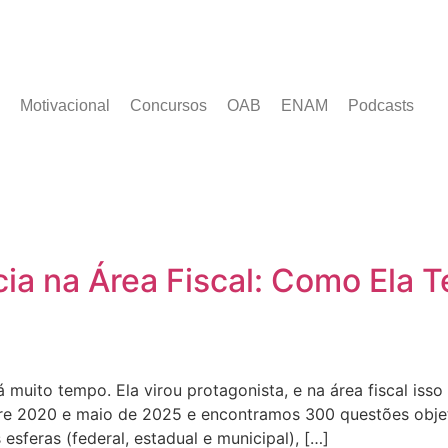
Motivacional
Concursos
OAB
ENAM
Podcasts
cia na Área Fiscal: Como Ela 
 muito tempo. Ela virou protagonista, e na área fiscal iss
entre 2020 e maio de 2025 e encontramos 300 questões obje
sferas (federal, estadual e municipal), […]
--------------------------------------------------
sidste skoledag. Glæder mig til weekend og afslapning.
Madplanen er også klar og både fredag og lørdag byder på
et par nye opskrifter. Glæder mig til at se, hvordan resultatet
--------------------------------------------------
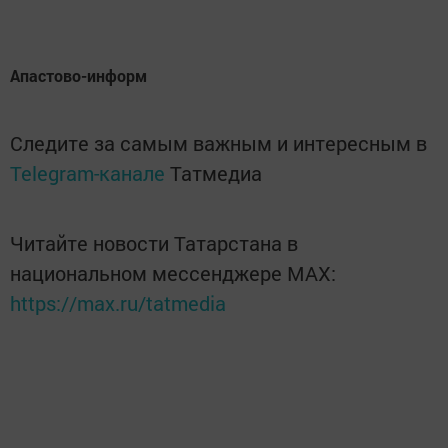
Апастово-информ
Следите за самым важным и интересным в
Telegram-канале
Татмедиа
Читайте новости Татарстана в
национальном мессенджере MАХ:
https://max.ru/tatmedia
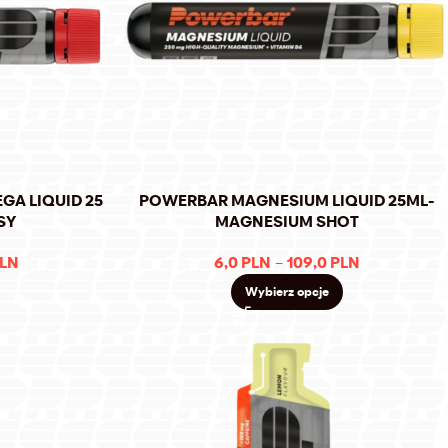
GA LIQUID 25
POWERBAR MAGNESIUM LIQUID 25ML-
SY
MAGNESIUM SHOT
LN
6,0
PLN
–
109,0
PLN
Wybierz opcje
--------------------------------------------------
- REQUIREMENT -
Please tally the lines of the listing that include the string "Glæder". Give the total alone.

- RESPONSE AREA -
2